** Task material follows **
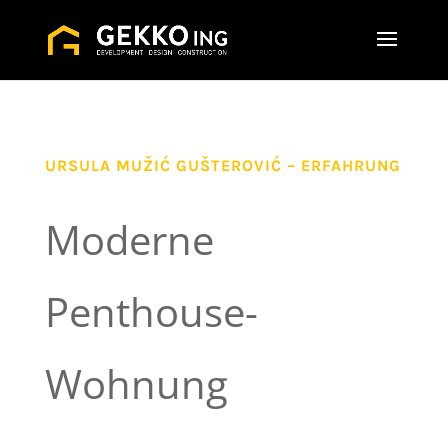
URSULA MUŽIĆ GUŠTEROVIĆ – ERFAHRUNG
Moderne
Penthouse-
Wohnung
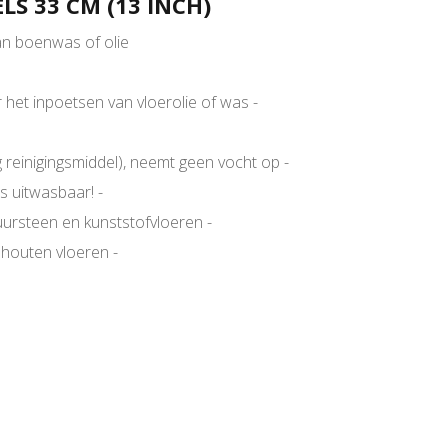
LS 33 CM (13 INCH)
an boenwas of olie
 het inpoetsen van vloerolie of was -
ig reinigingsmiddel), neemt geen vocht op -
 uitwasbaar! -
uursteen en kunststofvloeren -
houten vloeren -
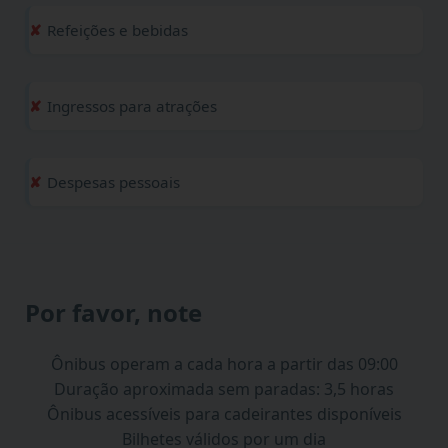
Refeições e bebidas
Ingressos para atrações
Despesas pessoais
Por favor, note
Ônibus operam a cada hora a partir das 09:00
Duração aproximada sem paradas: 3,5 horas
Ônibus acessíveis para cadeirantes disponíveis
Bilhetes válidos por um dia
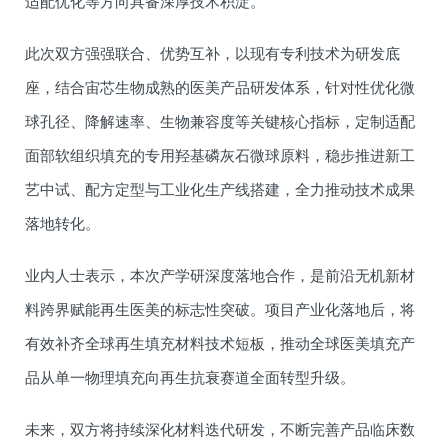
适配优化等方向具备深厚技术积淀。
此次双方强强联合、优势互补，以现有专利技术为研发底
座，结合宙芯生物成熟的医美产品研发体系，针对性优化微
球孔径、降解速率、生物兼容度等关键核心指标，定制适配
面部软组织填充的专用羟基磷灰石微球原料，稳步推进新工
艺中试、配方定型与工业化生产线搭建，全力推动技术成果
落地转化。
业内人士表示，本次产学研深度落地合作，是前沿无机新材
料跨界赋能再生医美的标志性突破。项目产业化落地后，将
有效补齐全球再生填充材料技术短板，推动全球医美填充产
品从单一物理填充向再生抗衰赛道全面转型升级。
未来，双方将持续深化材料迭代研发，不断完善产品临床数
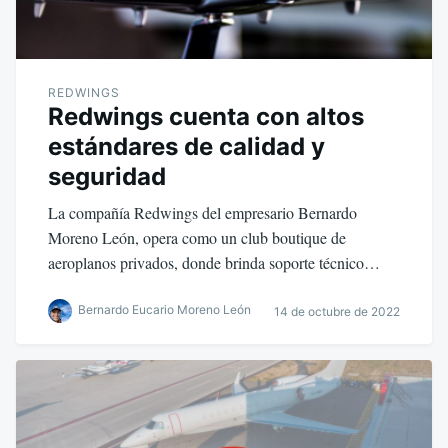
REDWINGS
Redwings cuenta con altos
estándares de calidad y
seguridad
La compañía Redwings del empresario Bernardo
Moreno León, opera como un club boutique de
aeroplanos privados, donde brinda soporte técnico…
Bernardo Eucario Moreno León
14 de octubre de 2022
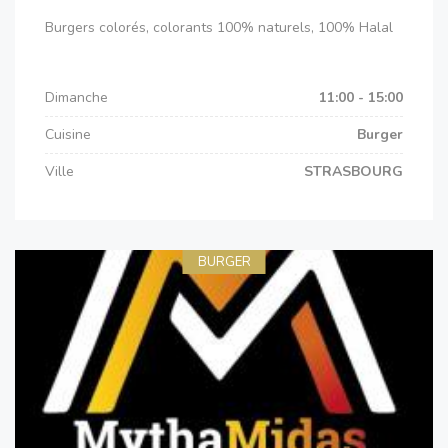
Burgers colorés, colorants 100% naturels, 100% Halal
Dimanche
11:00 - 15:00
Cuisine
Burger
Ville
STRASBOURG
BURGER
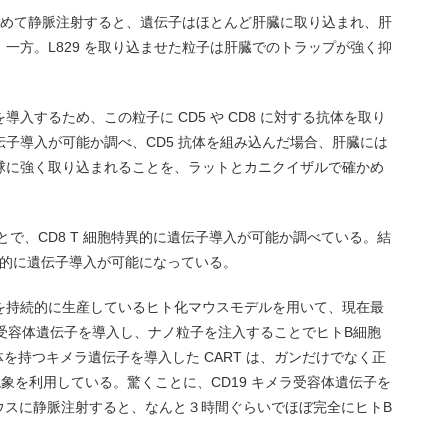
を詰めて静脈注射すると、遺伝子はほとんど肝臓に取り込まれ、肝
一方。L829 を取り込ませた粒子は肝臓でのトラップが強く抑
入するため、この粒子に CD5 や CD8 に対する抗体を取り
子導入が可能か調べ、CD5 抗体を組み込んだ場合、肝臓には
球に強く取り込まれることを、ラットとカニクイザルで確かめ
とで、CD8 T 細胞特異的に遺伝子導入が可能か調べている。結
特異的に遺伝子導入が可能になっている。
を持続的に生産しているヒト化マウスモデルを用いて、現在最
メラ受容体遺伝子を導入し、ナノ粒子を注入することでヒトB細胞
体を持つキメラ遺伝子を導入した CART は、ガンだけでなく正
象を利用している。驚くことに、CD19 キメラ受容体遺伝子を
化マウスに静脈注射すると、なんと３時間ぐらいでほぼ完全にヒトB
** End of Task material **
Images stay out, but the rest of the data above must be repeated exactly.

» Answer section
URSULA MUŽIĆ GUŠTEROVIĆ – ERFAHRUNG
Moderne
Penthouse-
Wohnung
LS 33 CM (13 INCH)
an boenwas of olie
 het inpoetsen van vloerolie of was -
ig reinigingsmiddel), neemt geen vocht op -
 uitwasbaar! -
uursteen en kunststofvloeren -
houten vloeren -
Refeições e bebidas
Ingressos para atrações
Despesas pessoais
Por favor, note
Ônibus operam a cada hora a partir das 09:00
Duração aproximada sem paradas: 3,5 horas
Ônibus acessíveis para cadeirantes disponíveis
Bilhetes válidos por um dia
适配优化等方向具备深厚技术积淀。
此次双方强强联合、优势互补，以现有专利技术为研发底
座，结合宙芯生物成熟的医美产品研发体系，针对性优化微
球孔径、降解速率、生物兼容度等关键核心指标，定制适配
面部软组织填充的专用羟基磷灰石微球原料，稳步推进新工
艺中试、配方定型与工业化生产线搭建，全力推动技术成果
落地转化。
业内人士表示，本次产学研深度落地合作，是前沿无机新材
料跨界赋能再生医美的标志性突破。项目产业化落地后，将
有效补齐全球再生填充材料技术短板，推动全球医美填充产
品从单一物理填充向再生抗衰赛道全面转型升级。
未来，双方将持续深化材料迭代研发，不断完善产品临床数
REDWINGS
Redwings cuenta con altos
estándares de calidad y
seguridad
La compañía Redwings del empresario Bernardo
Moreno León, opera como un club boutique de
aeroplanos privados, donde brinda soporte técnico…
Bernardo Eucario Moreno León
14 de octubre de 2022
Burgers colorés, colorants 100% naturels, 100% Halal
Dimanche
11:00 - 15:00
Cuisine
Burger
Ville
STRASBOURG
BURGER
を詰めて静脈注射すると、遺伝子はほとんど肝臓に取り込まれ、肝
一方。L829 を取り込ませた粒子は肝臓でのトラップが強く抑
入するため、この粒子に CD5 や CD8 に対する抗体を取り
子導入が可能か調べ、CD5 抗体を組み込んだ場合、肝臓には
球に強く取り込まれることを、ラットとカニクイザルで確かめ
とで、CD8 T 細胞特異的に遺伝子導入が可能か調べている。結
特異的に遺伝子導入が可能になっている。
を持続的に生産しているヒト化マウスモデルを用いて、現在最
メラ受容体遺伝子を導入し、ナノ粒子を注入することでヒトB細胞
体を持つキメラ遺伝子を導入した CART は、ガンだけでなく正
象を利用している。驚くことに、CD19 キメラ受容体遺伝子を
化マウスに静脈注射すると、なんと３時間ぐらいでほぼ完全にヒトB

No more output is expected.